Document Type: Original Article
Department of Nuclear Medicine, Faculty of Medicine, Mubarak Al-Kabeer Hospital, Kuwait University, Kuwait
Department of Community Medicine and Behavioral Sciences, Faculty of Medicine, Kuwait University, Kuwait
Department of Nuclear Medicine, Faculty of Medicine, Trakya University, Edirne, Turkey
Objective(s): Studies have mainly assessed the effect of hyperglycemia on18F-fluorodeoxyglucose (FDG) uptake in the brain. In this study, we assessed the FDG uptake of the brain not only in normo- and hyperglycemia but also in hypoglycemia to compare the effect of various blood glucose levels on regional FDG uptake in the brain.
Methods: This retrospective study was conducted on whole-body FDG positron emission tomography/computed tomography (PET/CT) images including the brain. The inclusion criteria included adult patients with no known history of diseases or symptoms affecting the brain, lack of abnormal brain findings on both PET and CT images, no image artifacts, and lack of any factors affecting brain FDG uptake. Maximum standardized uptake values (SUVmax) were measured in the lateral and medial frontal, temporal, parietal, and occipital cortices, lateral cerebellar cortex, posterior cingulate cortex, caudate nucleus, putamen, thalamus, brain stem (BS), and scalp in patients with normal (91-100 mg/dl), low (61-70 mg/dl), and high (171-200 mg/dl) blood glucose (BG) levels. Mean SUVmax of the brain regions for each BG range was calculated and statistically analyzed.

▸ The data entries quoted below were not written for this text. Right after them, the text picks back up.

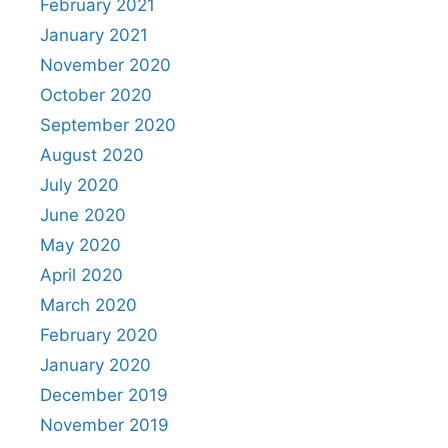
February 2021
January 2021
November 2020
October 2020
September 2020
August 2020
July 2020
June 2020
May 2020
April 2020
March 2020
February 2020
January 2020
December 2019
November 2019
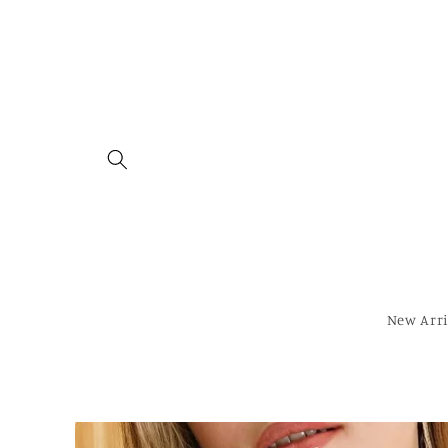
Skip to
content
New Arri
Skip to
product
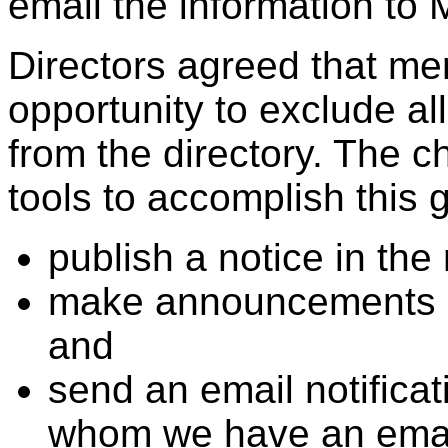
email the information to M
Directors agreed that m
opportunity to exclude all
from the directory. The c
tools to accomplish this g
publish a notice in the
make announcements a
and
send an email notifica
whom we have an emai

Results: In all BG levels, FDG uptake was at the highest level in the lateral frontal cortex and lowest level in the medial temporal cortex (MTC) and BS. The SUVmax in all assessed brain regions was significantly lower in hyperglycemia (P<0.001). However, this value was not significantly different in hypoglycemia (P>0.05) as compared to that in normoglycemia. At the BG range of 171-200 mg/dl, hyperglycemia-induced reduction in regional SUVmax had a range of 55.9-63.7% (60%±2.4%). This reduction was below 60% in the MTC, cerebellum, and BS and above 60% in other regions. Scalp activity was lower in hyperglycemia (P<0.001) and not different in hypoglycemia (P>0.05) as compared to normoglycemia.
Conclusion: The FDG uptake appears to be at the highest level in the lateral frontal cortex and the lowest level in the MTC and BS in normo-, hypo-, and hyperglycemia. Hyperglycemia-induced reduction in FDG uptake was approximately the same as that in various regions of the brain. However, the MTC, cerebellum, and BS may be slightly less affected than the other regions. Hypoglycemia does not seem to have a significant effect on FDG uptake in the brain.